Um sich diese Farbenblindheit zu verdienen, muss Eminem/Rabbit im Film zunächst aber möglichst oft ausgegrenzt werden. Es sind immer nur seine afroamerikanischen Kontrahenten, die die Rassismus-Karte ausspielen. In den Wettkämpfen wird Eminem/Rabbit abwechselnd als "Nazi" oder "Vanilla Ice" (ein weißer Retorten-Rapper der achtziger Jahre) beschimpft. Das ist hart. Rabbit schlägt vergleichsweise unrassistisch zurück, auch wenn er mal einen etwas muskulösen Gegner als "Snoop Dogg with a boob job" verhöhnt. Diese Scharmützel sind allerdings nur ein Vorspiel. Rabbit gewinnt den Wettbewerb schließlich, indem er seinen Hauptgegner, den Rapper Papa Doc, als Jungen aus der Mittelschicht bloßstellt. Er enttarnt den harten Gangster als Privatschulabsolvent, dessen richtiger Vorname Clarence sei, und dessen Eltern eine glückliche Ehe führten. Damit ist der Gegner diskreditiert. Klasse siegt über Rasse, wahre Street-Credibility über Pose.
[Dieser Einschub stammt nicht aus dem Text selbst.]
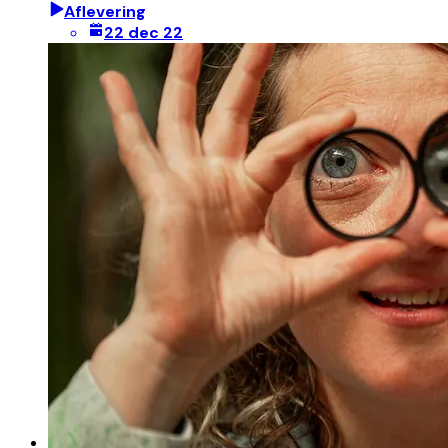
Aflevering
22 dec 22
Natürlich verkehrt "8 mile" damit ein paar simple Wahrheiten. Die erste: Hip Hop wird immer eine schwarze Kunstform bleiben. Barbra Streisand äußerte einmal, sie könne Rap-Musik nicht besonders gut leiden, weil sie "nicht verstehe, was die sagen". Aber sie möge Eminem: Der sei, wie sie selbst, arm aufgewachsen. Eigentlich ein rassistisches Argument. Viele schwarze Rapper sind arm aufgewachsen. Doch auch Eminem macht nichts anderes als "talking black". Er benutzt die orale Tradition von Afroamerikanern in den USA, einem Medium, das der Rapper Chuck D. von Public Enemy einmal als "das CNN der Schwarzen" bezeichnet hat. Deshalb kann Hip Hop niemals ein wirklich farbenblindes Medium sein, eine Universalsprache für Unterprivilegierte aller Hautfarben. Niemand weiß das besser als Eminem, der diese Mechanismen in seinen Songs stets zum Thema macht.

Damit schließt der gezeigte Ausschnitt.